→ Exercise goal: Produce a verbatim transcription of all records.

→ Given data:

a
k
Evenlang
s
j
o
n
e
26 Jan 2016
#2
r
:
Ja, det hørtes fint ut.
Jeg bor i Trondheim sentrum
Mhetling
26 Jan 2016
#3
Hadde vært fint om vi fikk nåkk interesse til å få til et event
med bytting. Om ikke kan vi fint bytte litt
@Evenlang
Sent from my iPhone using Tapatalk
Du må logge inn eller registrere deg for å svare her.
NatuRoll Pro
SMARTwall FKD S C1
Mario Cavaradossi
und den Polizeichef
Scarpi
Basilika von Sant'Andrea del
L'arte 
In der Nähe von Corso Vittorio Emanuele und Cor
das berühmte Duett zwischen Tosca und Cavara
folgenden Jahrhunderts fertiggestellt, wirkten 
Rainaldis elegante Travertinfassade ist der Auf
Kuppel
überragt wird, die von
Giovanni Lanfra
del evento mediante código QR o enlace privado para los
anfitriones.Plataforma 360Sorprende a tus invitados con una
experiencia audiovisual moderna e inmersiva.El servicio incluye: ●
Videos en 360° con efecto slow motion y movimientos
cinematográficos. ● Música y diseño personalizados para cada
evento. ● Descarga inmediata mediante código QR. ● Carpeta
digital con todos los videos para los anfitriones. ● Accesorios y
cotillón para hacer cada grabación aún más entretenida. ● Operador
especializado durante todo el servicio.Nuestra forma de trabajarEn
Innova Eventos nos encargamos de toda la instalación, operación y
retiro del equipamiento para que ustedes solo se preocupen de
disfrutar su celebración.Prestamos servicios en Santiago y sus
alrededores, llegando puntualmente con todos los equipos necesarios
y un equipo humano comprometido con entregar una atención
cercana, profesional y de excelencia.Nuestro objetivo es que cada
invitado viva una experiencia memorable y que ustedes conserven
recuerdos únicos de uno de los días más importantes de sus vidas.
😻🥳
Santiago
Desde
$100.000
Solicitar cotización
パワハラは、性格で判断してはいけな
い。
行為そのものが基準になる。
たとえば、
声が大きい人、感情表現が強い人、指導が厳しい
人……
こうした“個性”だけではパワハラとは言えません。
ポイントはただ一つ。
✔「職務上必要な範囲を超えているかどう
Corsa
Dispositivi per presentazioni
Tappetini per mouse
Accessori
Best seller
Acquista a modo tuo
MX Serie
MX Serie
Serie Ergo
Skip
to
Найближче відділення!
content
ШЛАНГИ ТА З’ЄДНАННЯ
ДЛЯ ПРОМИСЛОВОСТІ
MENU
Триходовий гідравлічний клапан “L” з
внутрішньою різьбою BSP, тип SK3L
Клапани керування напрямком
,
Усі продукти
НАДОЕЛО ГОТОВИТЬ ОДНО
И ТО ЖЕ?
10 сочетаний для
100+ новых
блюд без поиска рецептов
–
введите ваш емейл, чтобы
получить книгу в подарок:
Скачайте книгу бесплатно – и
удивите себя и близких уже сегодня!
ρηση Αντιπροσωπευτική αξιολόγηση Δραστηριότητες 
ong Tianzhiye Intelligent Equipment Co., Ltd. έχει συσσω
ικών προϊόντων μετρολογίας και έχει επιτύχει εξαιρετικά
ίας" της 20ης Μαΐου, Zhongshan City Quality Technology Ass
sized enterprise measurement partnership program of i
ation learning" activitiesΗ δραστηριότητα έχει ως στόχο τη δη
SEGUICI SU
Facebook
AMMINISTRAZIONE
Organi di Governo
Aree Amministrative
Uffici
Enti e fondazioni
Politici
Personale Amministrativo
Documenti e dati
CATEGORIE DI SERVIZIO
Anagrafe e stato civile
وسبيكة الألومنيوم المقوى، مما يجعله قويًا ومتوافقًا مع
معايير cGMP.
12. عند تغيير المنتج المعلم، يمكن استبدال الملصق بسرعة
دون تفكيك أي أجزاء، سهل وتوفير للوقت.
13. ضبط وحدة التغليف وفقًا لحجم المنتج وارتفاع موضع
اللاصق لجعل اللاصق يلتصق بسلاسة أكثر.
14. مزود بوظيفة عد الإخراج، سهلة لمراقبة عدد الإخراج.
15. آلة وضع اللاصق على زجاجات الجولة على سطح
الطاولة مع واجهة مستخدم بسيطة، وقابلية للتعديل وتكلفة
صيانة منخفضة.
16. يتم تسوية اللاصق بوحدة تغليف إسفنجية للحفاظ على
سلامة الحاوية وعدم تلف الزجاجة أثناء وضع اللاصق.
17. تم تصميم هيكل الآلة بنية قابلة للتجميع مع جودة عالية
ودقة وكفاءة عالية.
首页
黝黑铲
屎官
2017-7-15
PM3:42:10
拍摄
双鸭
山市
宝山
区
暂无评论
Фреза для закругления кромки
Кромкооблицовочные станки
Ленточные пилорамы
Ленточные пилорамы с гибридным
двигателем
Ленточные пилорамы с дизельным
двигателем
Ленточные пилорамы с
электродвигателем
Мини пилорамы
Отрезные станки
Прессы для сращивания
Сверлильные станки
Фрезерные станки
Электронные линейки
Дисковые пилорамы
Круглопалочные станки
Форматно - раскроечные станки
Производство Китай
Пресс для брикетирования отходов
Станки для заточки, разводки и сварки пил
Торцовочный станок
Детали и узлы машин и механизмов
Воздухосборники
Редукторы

→ Final answer:
a
k
Evenlang
s
j
o
n
e
26 Jan 2016
#2
r
:
Ja, det hørtes fint ut.
Jeg bor i Trondheim sentrum
Mhetling
26 Jan 2016
#3
Hadde vært fint om vi fikk nåkk interesse til å få til et event
med bytting. Om ikke kan vi fint bytte litt
@Evenlang
Sent from my iPhone using Tapatalk
Du må logge inn eller registrere deg for å svare her.
NatuRoll Pro
SMARTwall FKD S C1
Mario Cavaradossi
und den Polizeichef
Scarpi
Basilika von Sant'Andrea del
L'arte 
In der Nähe von Corso Vittorio Emanuele und Cor
das berühmte Duett zwischen Tosca und Cavara
folgenden Jahrhunderts fertiggestellt, wirkten 
Rainaldis elegante Travertinfassade ist der Auf
Kuppel
überragt wird, die von
Giovanni Lanfra
del evento mediante código QR o enlace privado para los
anfitriones.Plataforma 360Sorprende a tus invitados con una
experiencia audiovisual moderna e inmersiva.El servicio incluye: ●
Videos en 360° con efecto slow motion y movimientos
cinematográficos. ● Música y diseño personalizados para cada
evento. ● Descarga inmediata mediante código QR. ● Carpeta
digital con todos los videos para los anfitriones. ● Accesorios y
cotillón para hacer cada grabación aún más entretenida. ● Operador
especializado durante todo el servicio.Nuestra forma de trabajarEn
Innova Eventos nos encargamos de toda la instalación, operación y
retiro del equipamiento para que ustedes solo se preocupen de
disfrutar su celebración.Prestamos servicios en Santiago y sus
alrededores, llegando puntualmente con todos los equipos necesarios
y un equipo humano comprometido con entregar una atención
cercana, profesional y de excelencia.Nuestro objetivo es que cada
invitado viva una experiencia memorable y que ustedes conserven
recuerdos únicos de uno de los días más importantes de sus vidas.
😻🥳
Santiago
Desde
$100.000
Solicitar cotización
パワハラは、性格で判断してはいけな
い。
行為そのものが基準になる。
たとえば、
声が大きい人、感情表現が強い人、指導が厳しい
人……
こうした“個性”だけではパワハラとは言えません。
ポイントはただ一つ。
✔「職務上必要な範囲を超えているかどう
Corsa
Dispositivi per presentazioni
Tappetini per mouse
Accessori
Best seller
Acquista a modo tuo
MX Serie
MX Serie
Serie Ergo
Skip
to
Найближче відділення!
content
ШЛАНГИ ТА З’ЄДНАННЯ
ДЛЯ ПРОМИСЛОВОСТІ
MENU
Триходовий гідравлічний клапан “L” з
внутрішньою різьбою BSP, тип SK3L
Клапани керування напрямком
,
Усі продукти
НАДОЕЛО ГОТОВИТЬ ОДНО
И ТО ЖЕ?
10 сочетаний для
100+ новых
блюд без поиска рецептов
–
введите ваш емейл, чтобы
получить книгу в подарок:
Скачайте книгу бесплатно – и
удивите себя и близких уже сегодня!
ρηση Αντιπροσωπευτική αξιολόγηση Δραστηριότητες 
ong Tianzhiye Intelligent Equipment Co., Ltd. έχει συσσω
ικών προϊόντων μετρολογίας και έχει επιτύχει εξαιρετικά
ίας" της 20ης Μαΐου, Zhongshan City Quality Technology Ass
sized enterprise measurement partnership program of i
ation learning" activitiesΗ δραστηριότητα έχει ως στόχο τη δη
SEGUICI SU
Facebook
AMMINISTRAZIONE
Organi di Governo
Aree Amministrative
Uffici
Enti e fondazioni
Politici
Personale Amministrativo
Documenti e dati
CATEGORIE DI SERVIZIO
Anagrafe e stato civile
وسبيكة الألومنيوم المقوى، مما يجعله قويًا ومتوافقًا مع
معايير cGMP.
12. عند تغيير المنتج المعلم، يمكن استبدال الملصق بسرعة
دون تفكيك أي أجزاء، سهل وتوفير للوقت.
13. ضبط وحدة التغليف وفقًا لحجم المنتج وارتفاع موضع
اللاصق لجعل اللاصق يلتصق بسلاسة أكثر.
14. مزود بوظيفة عد الإخراج، سهلة لمراقبة عدد الإخراج.
15. آلة وضع اللاصق على زجاجات الجولة على سطح
الطاولة مع واجهة مستخدم بسيطة، وقابلية للتعديل وتكلفة
صيانة منخفضة.
16. يتم تسوية اللاصق بوحدة تغليف إسفنجية للحفاظ على
سلامة الحاوية وعدم تلف الزجاجة أثناء وضع اللاصق.
17. تم تصميم هيكل الآلة بنية قابلة للتجميع مع جودة عالية
ودقة وكفاءة عالية.
首页
黝黑铲
屎官
2017-7-15
PM3:42:10
拍摄
双鸭
山市
宝山
区
暂无评论
Фреза для закругления кромки
Кромкооблицовочные станки
Ленточные пилорамы
Ленточные пилорамы с гибридным
двигателем
Ленточные пилорамы с дизельным
двигателем
Ленточные пилорамы с
электродвигателем
Мини пилорамы
Отрезные станки
Прессы для сращивания
Сверлильные станки
Фрезерные станки
Электронные линейки
Дисковые пилорамы
Круглопалочные станки
Форматно - раскроечные станки
Производство Китай
Пресс для брикетирования отходов
Станки для заточки, разводки и сварки пил
Торцовочный станок
Детали и узлы машин и механизмов
Воздухосборники
Редукторы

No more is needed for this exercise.